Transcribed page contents
::::

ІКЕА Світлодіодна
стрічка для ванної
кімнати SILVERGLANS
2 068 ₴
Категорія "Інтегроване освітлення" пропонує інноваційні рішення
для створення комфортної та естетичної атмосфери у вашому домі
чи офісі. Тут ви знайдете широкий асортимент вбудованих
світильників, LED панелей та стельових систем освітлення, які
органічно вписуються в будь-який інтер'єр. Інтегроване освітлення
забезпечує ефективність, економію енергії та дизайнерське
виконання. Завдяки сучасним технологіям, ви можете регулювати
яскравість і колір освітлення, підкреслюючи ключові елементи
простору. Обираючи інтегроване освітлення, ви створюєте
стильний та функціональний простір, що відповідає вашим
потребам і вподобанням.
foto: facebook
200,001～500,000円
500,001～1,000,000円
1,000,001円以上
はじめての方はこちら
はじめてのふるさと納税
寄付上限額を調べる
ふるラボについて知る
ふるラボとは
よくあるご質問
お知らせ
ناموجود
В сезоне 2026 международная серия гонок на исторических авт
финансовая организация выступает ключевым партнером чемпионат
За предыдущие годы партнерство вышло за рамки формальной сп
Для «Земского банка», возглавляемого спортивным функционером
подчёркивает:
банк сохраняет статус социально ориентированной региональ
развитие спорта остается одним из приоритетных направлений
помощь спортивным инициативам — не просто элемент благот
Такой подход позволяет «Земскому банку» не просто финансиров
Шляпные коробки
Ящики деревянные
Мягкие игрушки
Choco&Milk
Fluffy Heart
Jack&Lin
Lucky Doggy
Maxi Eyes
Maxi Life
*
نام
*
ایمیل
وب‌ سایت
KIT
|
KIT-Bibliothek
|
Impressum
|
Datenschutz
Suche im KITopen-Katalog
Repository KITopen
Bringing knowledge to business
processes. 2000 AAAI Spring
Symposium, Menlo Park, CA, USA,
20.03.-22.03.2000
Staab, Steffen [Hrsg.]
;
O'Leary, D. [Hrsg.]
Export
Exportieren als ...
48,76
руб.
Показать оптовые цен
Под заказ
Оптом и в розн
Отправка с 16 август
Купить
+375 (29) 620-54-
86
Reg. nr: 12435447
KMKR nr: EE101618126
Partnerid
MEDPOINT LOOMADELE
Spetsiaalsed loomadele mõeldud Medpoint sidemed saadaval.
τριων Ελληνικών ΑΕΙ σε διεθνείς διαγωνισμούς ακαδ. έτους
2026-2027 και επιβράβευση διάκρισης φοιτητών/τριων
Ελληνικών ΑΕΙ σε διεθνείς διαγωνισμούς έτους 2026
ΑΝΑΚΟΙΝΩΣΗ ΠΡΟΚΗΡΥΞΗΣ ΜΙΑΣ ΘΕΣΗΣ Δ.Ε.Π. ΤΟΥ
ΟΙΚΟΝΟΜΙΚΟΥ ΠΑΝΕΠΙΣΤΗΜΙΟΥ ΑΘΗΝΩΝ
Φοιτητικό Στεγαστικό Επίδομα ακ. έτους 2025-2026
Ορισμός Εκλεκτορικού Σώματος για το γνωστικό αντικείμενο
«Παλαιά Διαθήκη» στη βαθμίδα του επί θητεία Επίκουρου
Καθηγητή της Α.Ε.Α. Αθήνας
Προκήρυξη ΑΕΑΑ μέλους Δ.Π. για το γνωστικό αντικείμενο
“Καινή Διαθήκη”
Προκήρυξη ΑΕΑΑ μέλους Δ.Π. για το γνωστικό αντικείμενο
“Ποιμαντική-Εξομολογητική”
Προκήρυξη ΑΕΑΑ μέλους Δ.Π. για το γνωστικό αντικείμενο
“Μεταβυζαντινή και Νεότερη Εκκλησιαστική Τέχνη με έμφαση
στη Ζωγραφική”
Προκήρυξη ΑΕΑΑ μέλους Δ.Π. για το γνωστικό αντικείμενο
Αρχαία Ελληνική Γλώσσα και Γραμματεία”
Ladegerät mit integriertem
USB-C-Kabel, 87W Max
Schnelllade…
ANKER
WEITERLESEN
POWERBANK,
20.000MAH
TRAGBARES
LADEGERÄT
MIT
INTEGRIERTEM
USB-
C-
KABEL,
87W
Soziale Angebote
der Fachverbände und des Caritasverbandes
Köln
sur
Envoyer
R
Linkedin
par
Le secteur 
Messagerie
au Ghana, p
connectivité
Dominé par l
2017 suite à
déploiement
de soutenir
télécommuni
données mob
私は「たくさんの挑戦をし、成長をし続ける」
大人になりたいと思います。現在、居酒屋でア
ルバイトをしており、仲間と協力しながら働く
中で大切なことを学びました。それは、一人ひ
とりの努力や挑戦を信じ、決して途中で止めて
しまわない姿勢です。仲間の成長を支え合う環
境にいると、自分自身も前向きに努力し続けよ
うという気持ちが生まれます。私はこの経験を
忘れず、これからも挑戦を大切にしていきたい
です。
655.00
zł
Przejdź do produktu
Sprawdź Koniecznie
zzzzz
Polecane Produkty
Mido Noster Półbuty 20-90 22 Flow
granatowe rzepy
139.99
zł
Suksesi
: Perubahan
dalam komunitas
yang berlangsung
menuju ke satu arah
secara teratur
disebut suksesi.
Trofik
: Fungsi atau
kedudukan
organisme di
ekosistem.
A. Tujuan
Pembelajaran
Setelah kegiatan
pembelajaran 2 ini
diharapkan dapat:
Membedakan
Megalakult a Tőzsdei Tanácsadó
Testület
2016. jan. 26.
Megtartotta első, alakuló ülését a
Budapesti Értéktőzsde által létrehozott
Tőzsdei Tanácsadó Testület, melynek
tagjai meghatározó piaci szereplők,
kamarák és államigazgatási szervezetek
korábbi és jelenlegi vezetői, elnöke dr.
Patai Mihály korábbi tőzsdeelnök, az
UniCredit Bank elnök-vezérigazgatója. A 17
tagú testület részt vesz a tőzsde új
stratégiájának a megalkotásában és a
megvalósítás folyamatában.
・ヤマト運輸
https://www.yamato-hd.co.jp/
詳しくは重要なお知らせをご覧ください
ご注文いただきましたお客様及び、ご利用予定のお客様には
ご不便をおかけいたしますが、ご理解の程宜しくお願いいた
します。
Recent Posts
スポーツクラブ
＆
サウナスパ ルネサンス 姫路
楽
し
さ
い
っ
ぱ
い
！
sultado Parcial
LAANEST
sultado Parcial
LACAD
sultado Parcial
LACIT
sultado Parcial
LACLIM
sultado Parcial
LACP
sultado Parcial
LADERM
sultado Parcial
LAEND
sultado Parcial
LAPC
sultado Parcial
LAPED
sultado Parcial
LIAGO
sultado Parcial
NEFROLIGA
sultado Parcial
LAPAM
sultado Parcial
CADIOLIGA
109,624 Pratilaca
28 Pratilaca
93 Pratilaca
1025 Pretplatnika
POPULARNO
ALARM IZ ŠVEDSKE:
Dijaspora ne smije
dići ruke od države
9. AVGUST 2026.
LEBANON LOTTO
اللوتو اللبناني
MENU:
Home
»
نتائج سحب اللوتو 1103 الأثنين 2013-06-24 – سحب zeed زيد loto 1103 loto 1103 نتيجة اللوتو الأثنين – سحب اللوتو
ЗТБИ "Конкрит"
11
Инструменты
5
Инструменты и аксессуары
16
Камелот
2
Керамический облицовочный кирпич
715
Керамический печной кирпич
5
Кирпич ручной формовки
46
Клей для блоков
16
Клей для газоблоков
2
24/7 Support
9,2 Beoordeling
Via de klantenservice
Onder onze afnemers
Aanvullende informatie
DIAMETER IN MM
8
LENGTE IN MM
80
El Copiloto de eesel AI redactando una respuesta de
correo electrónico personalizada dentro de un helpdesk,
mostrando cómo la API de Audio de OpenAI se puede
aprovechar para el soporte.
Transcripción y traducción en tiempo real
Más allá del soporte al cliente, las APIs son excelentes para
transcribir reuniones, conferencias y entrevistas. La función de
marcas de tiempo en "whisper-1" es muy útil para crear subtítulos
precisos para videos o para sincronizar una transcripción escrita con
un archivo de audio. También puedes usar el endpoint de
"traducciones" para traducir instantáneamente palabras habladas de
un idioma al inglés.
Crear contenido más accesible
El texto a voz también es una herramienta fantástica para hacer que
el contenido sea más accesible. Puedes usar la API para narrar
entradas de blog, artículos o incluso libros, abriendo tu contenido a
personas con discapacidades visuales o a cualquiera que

::::

Would you print exactly the lines from the first line of the entries above through the line that has "органічно вписуються в", both included, and stop there?

Output below
ІКЕА Світлодіодна
стрічка для ванної
кімнати SILVERGLANS
2 068 ₴
Категорія "Інтегроване освітлення" пропонує інноваційні рішення
для створення комфортної та естетичної атмосфери у вашому домі
чи офісі. Тут ви знайдете широкий асортимент вбудованих
світильників, LED панелей та стельових систем освітлення, які
органічно вписуються в будь-який інтер'єр. Інтегроване освітлення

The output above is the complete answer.